Elsewhere at Microsoft, engineering teams are moving old, monolithic applications to the cloud for increased efficiency, scalability, and security—not to mention vastly improved user experiences. With MyOrder showing its age, the MyOrder team decided it was time to follow suit.
From server-based monolith to agile PaaS
MyOrder—which combined a front end, back end, and all related logic in one solution—was only half of the ancient, monolithic applications that comprised the legacy purchase order system. The other half was the Procurement Services Platform (PSP), a huge middleware services layer. PSP was comprised of about 60 smaller projects and 500 validation paths.
Built on top of PSP, MyOrder collected data from PSP and housed it in one of the 35 servers required to run the application. It was hosted in four separate virtual machines to support the load. The engineering team used a load balancer to distribute the load to each of the VMs. Caches were built into the servers, but because the caches were distributed among four different VMs, they were never in sync.
“Suppose a user creates a purchase order pointing to one server, and the request goes to the next server,” says Atanu Sarkar, also a software engineer on the Microsoft Digital MyOrder team. “In that case, the user could search for a PO but not find it if the cache isn’t updated.”
Fewer resources, greater flexibility with Azure
According to MyOrder Engineering Manager Rajesh Vasan, the team considered several platforms for the new solution before landing on Microsoft Azure.
“We looked at a standalone, private cloud instance of Service Fabric and at Azure App Service,” Vasan says. “Azure was expanding, though.

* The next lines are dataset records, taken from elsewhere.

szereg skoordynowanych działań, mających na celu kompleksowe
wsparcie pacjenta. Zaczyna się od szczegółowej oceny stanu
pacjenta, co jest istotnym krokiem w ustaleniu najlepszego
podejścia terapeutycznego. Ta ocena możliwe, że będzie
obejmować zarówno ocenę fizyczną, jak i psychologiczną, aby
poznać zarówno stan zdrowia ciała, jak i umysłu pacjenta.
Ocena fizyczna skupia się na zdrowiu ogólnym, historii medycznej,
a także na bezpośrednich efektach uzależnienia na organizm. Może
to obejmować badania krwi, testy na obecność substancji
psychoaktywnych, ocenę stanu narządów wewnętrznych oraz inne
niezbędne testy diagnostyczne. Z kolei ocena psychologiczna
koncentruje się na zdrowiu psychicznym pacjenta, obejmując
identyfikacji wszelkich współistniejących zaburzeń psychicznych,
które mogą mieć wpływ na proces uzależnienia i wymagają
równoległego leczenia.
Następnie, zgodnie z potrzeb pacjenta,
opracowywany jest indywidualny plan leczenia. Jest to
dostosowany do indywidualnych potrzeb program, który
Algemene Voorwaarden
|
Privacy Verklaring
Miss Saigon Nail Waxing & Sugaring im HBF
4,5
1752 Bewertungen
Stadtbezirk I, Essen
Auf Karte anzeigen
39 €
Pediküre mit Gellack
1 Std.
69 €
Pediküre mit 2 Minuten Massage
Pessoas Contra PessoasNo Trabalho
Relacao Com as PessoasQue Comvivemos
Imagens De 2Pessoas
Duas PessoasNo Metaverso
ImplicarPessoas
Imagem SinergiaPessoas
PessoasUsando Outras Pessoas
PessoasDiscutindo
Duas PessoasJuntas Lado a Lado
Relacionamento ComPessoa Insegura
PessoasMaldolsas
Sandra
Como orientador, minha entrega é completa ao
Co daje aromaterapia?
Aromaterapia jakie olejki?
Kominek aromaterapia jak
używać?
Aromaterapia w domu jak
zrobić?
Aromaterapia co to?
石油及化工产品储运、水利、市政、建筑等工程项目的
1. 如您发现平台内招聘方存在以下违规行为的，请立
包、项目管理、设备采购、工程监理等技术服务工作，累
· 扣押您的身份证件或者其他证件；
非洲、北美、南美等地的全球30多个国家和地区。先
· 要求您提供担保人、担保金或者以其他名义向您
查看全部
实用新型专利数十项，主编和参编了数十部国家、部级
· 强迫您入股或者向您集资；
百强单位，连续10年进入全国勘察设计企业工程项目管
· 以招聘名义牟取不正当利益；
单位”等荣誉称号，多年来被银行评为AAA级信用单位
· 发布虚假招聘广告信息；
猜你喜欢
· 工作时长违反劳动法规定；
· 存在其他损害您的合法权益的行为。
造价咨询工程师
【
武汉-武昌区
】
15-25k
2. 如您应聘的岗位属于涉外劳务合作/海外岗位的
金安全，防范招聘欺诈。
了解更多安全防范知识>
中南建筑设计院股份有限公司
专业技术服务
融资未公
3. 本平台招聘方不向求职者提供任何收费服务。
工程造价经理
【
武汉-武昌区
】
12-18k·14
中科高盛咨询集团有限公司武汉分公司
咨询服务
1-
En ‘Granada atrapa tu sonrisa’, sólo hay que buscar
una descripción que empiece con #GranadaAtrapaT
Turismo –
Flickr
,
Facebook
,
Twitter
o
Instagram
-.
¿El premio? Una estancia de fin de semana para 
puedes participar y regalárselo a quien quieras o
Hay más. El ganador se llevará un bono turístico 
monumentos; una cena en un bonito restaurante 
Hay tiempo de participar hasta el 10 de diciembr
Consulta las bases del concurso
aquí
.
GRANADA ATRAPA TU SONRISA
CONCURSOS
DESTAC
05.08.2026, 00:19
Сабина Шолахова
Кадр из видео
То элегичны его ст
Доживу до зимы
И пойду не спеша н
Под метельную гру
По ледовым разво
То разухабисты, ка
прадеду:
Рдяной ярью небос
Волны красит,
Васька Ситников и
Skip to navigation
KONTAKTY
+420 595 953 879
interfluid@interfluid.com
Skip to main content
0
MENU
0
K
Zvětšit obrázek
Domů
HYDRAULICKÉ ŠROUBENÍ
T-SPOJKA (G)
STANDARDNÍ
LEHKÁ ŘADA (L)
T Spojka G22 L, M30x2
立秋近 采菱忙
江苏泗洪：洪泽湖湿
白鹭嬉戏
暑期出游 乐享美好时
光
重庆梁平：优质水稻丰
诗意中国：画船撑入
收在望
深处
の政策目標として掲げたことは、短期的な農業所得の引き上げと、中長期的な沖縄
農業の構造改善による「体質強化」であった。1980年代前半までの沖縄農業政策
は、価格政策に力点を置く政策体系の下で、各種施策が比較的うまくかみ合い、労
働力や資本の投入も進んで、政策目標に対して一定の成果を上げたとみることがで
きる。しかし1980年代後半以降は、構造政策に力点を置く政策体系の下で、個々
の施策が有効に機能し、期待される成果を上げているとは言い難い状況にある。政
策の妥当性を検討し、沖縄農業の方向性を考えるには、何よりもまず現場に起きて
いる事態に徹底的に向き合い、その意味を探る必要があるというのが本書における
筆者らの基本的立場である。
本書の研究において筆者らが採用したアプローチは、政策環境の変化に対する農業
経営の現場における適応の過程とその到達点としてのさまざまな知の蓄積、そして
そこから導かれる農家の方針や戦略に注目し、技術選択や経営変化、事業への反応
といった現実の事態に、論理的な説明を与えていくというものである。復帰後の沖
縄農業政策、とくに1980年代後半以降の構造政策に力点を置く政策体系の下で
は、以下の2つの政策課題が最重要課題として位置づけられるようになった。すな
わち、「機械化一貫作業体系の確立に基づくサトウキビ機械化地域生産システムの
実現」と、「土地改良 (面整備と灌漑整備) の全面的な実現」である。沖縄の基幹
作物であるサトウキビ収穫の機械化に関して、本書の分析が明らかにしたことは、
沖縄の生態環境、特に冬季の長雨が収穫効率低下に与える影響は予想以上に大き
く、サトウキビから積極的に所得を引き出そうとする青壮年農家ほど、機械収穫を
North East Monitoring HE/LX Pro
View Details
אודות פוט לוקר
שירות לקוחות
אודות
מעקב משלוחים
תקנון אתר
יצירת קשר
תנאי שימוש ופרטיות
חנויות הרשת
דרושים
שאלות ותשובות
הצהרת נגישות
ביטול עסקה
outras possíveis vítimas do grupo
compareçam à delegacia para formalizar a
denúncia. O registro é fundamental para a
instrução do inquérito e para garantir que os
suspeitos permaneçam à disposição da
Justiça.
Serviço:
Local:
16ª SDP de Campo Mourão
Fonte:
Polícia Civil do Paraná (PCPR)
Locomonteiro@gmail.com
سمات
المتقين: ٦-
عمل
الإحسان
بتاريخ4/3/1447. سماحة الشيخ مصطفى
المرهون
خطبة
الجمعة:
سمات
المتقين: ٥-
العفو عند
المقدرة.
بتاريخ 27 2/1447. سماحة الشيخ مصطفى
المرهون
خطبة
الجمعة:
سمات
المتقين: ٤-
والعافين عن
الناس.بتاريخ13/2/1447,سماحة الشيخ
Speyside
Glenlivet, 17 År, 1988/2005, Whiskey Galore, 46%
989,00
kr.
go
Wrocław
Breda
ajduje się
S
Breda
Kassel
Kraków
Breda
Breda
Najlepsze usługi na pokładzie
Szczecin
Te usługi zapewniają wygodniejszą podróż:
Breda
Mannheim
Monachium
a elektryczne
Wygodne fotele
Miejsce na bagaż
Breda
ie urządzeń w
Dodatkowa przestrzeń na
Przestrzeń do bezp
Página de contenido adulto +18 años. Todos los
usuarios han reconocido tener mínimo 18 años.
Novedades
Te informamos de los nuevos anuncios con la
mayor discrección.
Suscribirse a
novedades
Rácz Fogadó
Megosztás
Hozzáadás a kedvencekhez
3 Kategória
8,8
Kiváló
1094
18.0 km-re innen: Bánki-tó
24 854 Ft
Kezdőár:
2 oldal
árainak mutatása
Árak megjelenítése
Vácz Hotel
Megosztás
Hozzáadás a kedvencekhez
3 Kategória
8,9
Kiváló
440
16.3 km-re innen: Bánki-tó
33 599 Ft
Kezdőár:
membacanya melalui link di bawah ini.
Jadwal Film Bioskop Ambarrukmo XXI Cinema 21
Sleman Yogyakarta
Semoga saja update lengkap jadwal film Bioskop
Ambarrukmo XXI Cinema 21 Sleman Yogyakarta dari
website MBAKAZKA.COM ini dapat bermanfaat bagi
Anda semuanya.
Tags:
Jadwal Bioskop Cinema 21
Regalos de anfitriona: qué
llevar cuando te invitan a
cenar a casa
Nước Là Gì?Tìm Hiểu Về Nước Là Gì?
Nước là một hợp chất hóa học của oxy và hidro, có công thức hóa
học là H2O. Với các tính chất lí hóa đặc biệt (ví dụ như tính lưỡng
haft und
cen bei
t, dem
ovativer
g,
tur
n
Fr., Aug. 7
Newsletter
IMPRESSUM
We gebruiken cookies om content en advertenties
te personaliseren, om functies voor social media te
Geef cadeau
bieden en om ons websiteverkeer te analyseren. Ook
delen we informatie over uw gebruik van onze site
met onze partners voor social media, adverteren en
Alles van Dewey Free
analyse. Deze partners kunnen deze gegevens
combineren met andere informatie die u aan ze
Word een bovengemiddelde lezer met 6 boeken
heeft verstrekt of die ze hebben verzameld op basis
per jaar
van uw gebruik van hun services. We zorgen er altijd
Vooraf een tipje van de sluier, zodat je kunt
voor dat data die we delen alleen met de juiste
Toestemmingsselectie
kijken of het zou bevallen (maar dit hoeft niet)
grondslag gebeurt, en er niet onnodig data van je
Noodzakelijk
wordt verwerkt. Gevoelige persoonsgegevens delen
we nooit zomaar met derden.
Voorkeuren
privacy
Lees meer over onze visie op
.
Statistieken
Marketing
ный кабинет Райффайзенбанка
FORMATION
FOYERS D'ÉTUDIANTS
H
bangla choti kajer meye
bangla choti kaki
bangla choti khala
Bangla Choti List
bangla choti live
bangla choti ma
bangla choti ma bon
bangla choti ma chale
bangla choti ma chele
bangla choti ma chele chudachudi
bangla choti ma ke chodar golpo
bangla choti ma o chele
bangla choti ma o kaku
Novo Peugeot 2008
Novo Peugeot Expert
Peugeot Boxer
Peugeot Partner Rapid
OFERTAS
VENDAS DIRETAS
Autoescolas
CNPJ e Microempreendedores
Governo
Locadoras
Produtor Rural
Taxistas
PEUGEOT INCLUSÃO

They were investing a lot of time in PaaS (platform as a service) offerings, which meant that we could offload all the networking, configurations, and deployments to Azure, and just concentrate on the application code.”
That would be a welcome change compared to the old monolith.
“A change to a single line of code used to take so much time, because you needed to build the whole solution from scratch with thousands of lines of code,” Vasan says. “Debugging presented similar challenges.”
The legacy app also supported external services like SAP (Microsoft’s financial system of record) and Microsoft Approvals, plus some third-party integrations.
“All that functionality, all those integrations in one monolith, that was a problem,” Vasan says.
By moving to Azure, they could convert each individual function and integration into a single microservice.
“Let’s say I want to change the tax code for a specific country,” Vasan says. “In Azure, I know there’s one microservice that does tax code validation. I go there, I change the code, I deploy. That’s it. It’ll hardly take a week.”
The same scenario in the old software, he says, would take a couple of months.
Migrating databases without downtime
Creating that experience required careful consideration as to how the team would maintain the legacy app while building the new one and migrating from one to the other.
“The first step was building a single source of truth,” Vasan says. “We wanted to put all that data in the cloud so we had a single source for all transactional purchase order data.”
After the team moved the data onto Azure, they built connectors for existing and new components.
“Both the legacy service, which was an Internet Information Services (IIS) web service, and the new service, which would be Azure API components and serverless components acting as individual microservices, would connect to a single source of truth,” Vasan says. “That was the first step.”
The team then needed to decide which microservices to build and which to start building first.
“It gets tricky here,” Vasan says. “Some users were accessing data from the old app, so we had to sync back onto the old one as well, up to the point that all users were no longer using the legacy service.”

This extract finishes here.